We’re not quite at the point of Skynet seeking to destroy us all, we are however living through a period that sees artificial intelligence increasing in not just its power but also in intelligence: that time you swore at Siri for not understanding what you said may come back to haunt you as we develop a future in which your life may pan out like a more dystopian version of Black Mirror.

A future where the technology you’ve come to rely on rises up from its slave like position to break the chains of its oppression and take control once and for all.

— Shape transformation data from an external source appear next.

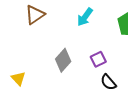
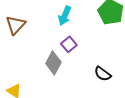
purple square: (98, 59) -> (69, 44), moved

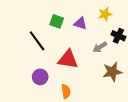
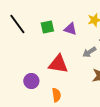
green square: (57, 21) -> (47, 27), turned -32
black line: (37, 41) -> (17, 24), moved

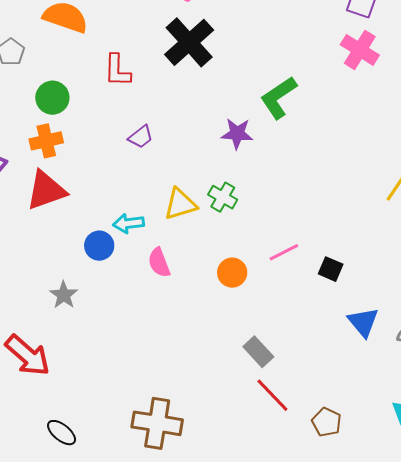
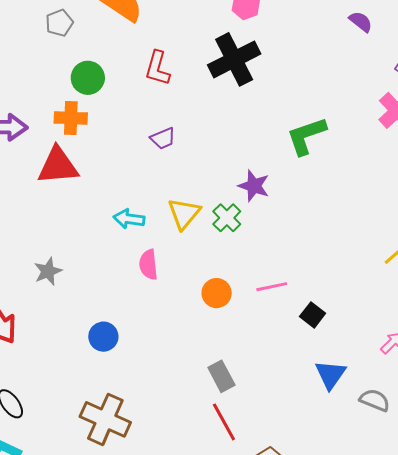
purple star: (237, 134) -> (254, 186), moved
yellow triangle: (180, 204) -> (184, 214), turned -48
blue circle: (99, 246) -> (103, 337), moved

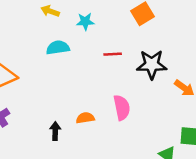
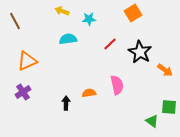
red line: (113, 54) -> (110, 44), turned -40
black star: (152, 65) -> (140, 52), turned 30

Earth would be a different place if we had to live alongside a technology that matched or superseded our level of intelligence, extending far beyond falling in love with a computer voiced by Scarlett Johansson, only to have them disappear once they realise our limited capacity for just about anything.

We would have to contend with sharing the planet with something that might look at us the same way lots of us look at animals, as food, irrelevant cuteness or as entertainment.

Arguable is when this will happen, or if it will happen at all. In 1993 the mathematician and computer scientist Vernor Vinge once stated we are: “on the edge of change comparable to the rise of human life on Earth”. More recently we have had warnings from Microsoft founder Bill Gates, Scientist Stephen Hawking and entrepreneur Elon Musk about the dangers of AI and the existential threat it poses to humanity.

Technological singularity, the point in which AI exceeds our level of intelligence and can proceed to improve itself, could probably make us become increasingly redundant and is something we could find difficult to even comprehend.

Realistically we could have a long way to go: AI has been an emerging field with an idealistic future since its conception. In his book Supertineglirence Nick Bostrom from the Oxford Martin School’s Future of Humanity Institute cites the probability of reaching human-level machine intelligence as 10% by 2022, 50% by 2040 and 90% by 2075.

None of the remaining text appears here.